Why So Much Hate?
Found footage horror films these days are almost a dime a dozen, and to a discerning audience who will almost always head to the cinemas regardless, the challenge is to go one leg up over previous offerings, although most of the time many will fail at the final lap providing an ending that is quite disapproved of. The Last Exorcism was something that went out with a bang that was much reviled, but this one, directed by William Brent Bell, who co-wrote the story with Matthew Peterman, got critics and audiences up in arms in lambasting it as the worst film of all time. But is it really?
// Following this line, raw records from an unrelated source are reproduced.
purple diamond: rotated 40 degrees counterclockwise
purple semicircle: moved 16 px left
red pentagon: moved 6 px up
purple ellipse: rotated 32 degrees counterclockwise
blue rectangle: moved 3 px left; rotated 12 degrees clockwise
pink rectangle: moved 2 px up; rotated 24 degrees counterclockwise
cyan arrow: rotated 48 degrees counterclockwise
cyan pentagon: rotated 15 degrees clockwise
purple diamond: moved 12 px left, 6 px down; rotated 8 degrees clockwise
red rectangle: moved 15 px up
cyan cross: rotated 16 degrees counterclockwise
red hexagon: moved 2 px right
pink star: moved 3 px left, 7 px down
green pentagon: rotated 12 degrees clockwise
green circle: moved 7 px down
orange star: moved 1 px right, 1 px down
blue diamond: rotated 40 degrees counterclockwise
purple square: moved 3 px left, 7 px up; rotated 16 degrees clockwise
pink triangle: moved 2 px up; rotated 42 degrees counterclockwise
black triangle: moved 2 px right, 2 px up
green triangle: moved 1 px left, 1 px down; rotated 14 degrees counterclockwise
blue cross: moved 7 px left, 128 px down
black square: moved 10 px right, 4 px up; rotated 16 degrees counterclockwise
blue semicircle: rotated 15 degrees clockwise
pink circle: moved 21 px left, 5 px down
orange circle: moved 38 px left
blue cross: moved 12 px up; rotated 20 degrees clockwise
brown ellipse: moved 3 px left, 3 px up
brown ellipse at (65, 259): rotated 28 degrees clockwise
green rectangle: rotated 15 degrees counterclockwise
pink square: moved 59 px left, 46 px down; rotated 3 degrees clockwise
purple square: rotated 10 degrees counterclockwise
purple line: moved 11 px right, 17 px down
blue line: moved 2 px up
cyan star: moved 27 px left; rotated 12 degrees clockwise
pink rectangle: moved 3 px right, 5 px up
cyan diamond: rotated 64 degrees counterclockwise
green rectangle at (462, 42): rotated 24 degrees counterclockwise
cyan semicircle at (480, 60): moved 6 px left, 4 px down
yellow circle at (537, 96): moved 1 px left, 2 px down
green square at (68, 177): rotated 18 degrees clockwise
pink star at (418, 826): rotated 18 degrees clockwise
The ingredients for a horror film that serves up its fair share of scares are all inside this effort. There's Rome, there're demonic possessions, there's creepy sound effects and shadow and light play, jump scares, quick cuts, the works, although given that it's of the found footage genre one really cannot complain about the jerky and shaky camerawork that could get a little bit nauseating. It begins with a mystery, where a woman got makes a call to the police confessing having to kill 3 persons, only for us to slowly realize through newsreels that it was three persons involved in an exorcism on the woman who had turned tables around.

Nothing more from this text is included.